Raising a glass to the best whisky in Europe...
In the heart of Norfolk, the Nelstrop family produces award-winning whisky and supplies it to 23 countries across the world – and tours to the local distillery have become an increasingly popular attraction.
In 2006, St. George’s Distillery was built in Roudham and became the first whisky distillery in England for over 120 years. It was the vision of the Nelstrop family to produce the very finest English single malt whisky, and they’ve certainly achieved that – and a lot more besides.
The English Whisky Company (which is based at the distillery) has been responsible for producing the Best Whisky in Europe according to Jim Murray’s Whisky Bible (the world’s leading authority, no less) in 2015, 2016, 2018 and 2019.

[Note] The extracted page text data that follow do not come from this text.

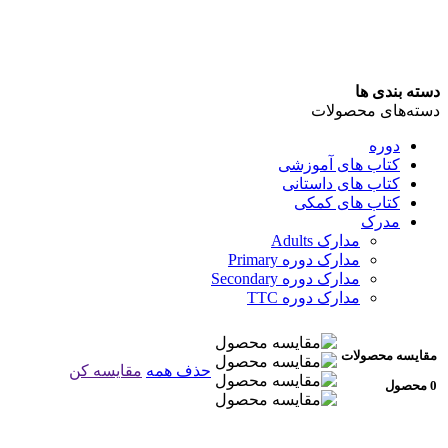
دسته بندی ها
دسته‌های محصولات
دوره
کتاب های آموزشی
کتاب های داستانی
کتاب های کمکی
مدرک
مدارک Adults
مدارک دوره Primary
مدارک دوره Secondary
مدارک دوره TTC
مقایسه محصولات
حذف همه
مقایسه کن
0 محصول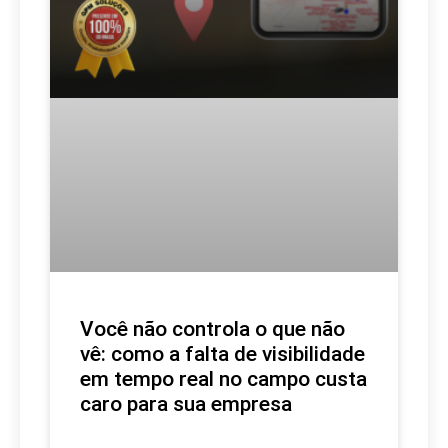
Você não controla o que não
vê: como a falta de visibilidade
em tempo real no campo custa
caro para sua empresa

Other awards received include a gold medal for their whisky The English: Original and a silver medal for The English: Smokey, both of which were awarded at the San Francisco World Spirits Competition 2017.
Around 150,000 bottles of whisky are produced a year at the Norfolk distillery, and the annual turnover of visitors has reached around 85,000 – with people coming from all over the world to learn about the production of English whisky and to sample some in the process. The distillery sits on ten acres of land where guests can take a stroll over to a beautiful river, and there’s a delightful restaurant and coffee house on site, named The Kitchen, where visitors can enjoy delicious brunches, lunches, afternoon tea or a simple coffee and cake. There’s also a shop that sells a wide selection of whiskies from all over the world – including the distillery’s own extensive (and highly-acclaimed) English Whisky range.
Moving to Norfolk was perfect because it’s ideal for growing barley – it has the right climate and the right soils.
“We have lots of visitors to the distillery, but we wanted to create a chilled environment for guests of all kinds, which is why we introduced The Kitchen,” says Andrew Nelstrop, Managing Director of The English Whisky Company. “Some people do the tour of the distillery and then enjoy a walk to the river, followed by lunch and spend a full day here, whilst others may simply come just for a coffee – but everyone’s welcome!”
St. George’s Distillery sits on the very farm that Andrew grew up on. It was bought by his father James Nelstrop in 1976 to grow barley. In fact, the Nelstrop family have a 600-year-old tradition of growing and processing grain.
“As a family we know an awful lot about barley,” says Andrew. “Moving to Norfolk was perfect because it’s ideal for growing barley – it has the right climate and the right soils.”
His father’s roots were very much in farming, but he was also an astute businessman and he has a genuine flair for mixing the two skills. James spent two years in Australia and introduced direct drilling, before returning to England and establishing the first ‘centre pivot’ irrigation system in the country.
When he reached his 60s, James was in no mood to retire – and decided to put into practice an idea he’d had for a long time; with so much knowledge about (and experience with) barley, surely they should start producing whisky!
“Father always wanted to open a whisky distillery and he was still talking about it in his 60s – so we said he should just go ahead and do it!” says Andrew. “He planned it as a micro-brewery at first, but when we looked into it there were rules in place stating that the copper stills had to be a minimum of 1,800 litres – so we ended up building a big distillery instead, and discovered it was the first new whisky distillery in England for over 100 years!”
Andrew had followed in his father’s footsteps and had been both a farmer and a businessman. He had a building company when the distillery was built (which came in handy!) and then got more involved with the distillery itself. James gradually stepped back from the business before sadly passing away in 2015.
“The English Whisky Company was doing really well at that point,” says Andrew, “so my father got to see his grand idea come to fruition.”
The business continues to go from strength to strength, and the tour of the distillery (which takes place daily every hour) is fascinating. Every drop of whisky is made by hand, from the barley being malted and milled to the final stage where the whisky is bottled. Guests can see and smell how grain is mixed with water and boiled to create a mixture known as ‘worts’ (which is much like Horlicks), and see yeast added to turn it into ale – which is then converted into a clear and very alcoholic whisky. Water is added and the whisky placed in casks to mature, a process that takes anything from five to 50 years.
“You can’t call it whisky until it’s been in a wood cask for at least three years,” says Andrew. “So while the business was set up in 2006, it wasn’t until 2009 that we released our first whisky.”
Interestingly, 70% of the flavour and 100% of the colour in whisky comes from the cask itself.
“Bourbon casks make a golden yellow whisky, sherry casks will make a dark brown whisky, and red wine casks make a pink whisky,” explains Andrew. “Cask selection can really make or break a whisky, but it’s something we’re very good at.”
Once matured, the whisky is bottled and sent off to be enjoyed around the world in no less than 23 countries!
It’s remarkable to think all this is on our doorstep. So, if you’re looking for a day out that’s a little different, or if you simply want to enjoy the delightful setting, a walk by the river, a meal or coffee, St. George’s Distillery is well worth a visit. You can even hold your work conferences there, so there really is something for everyone.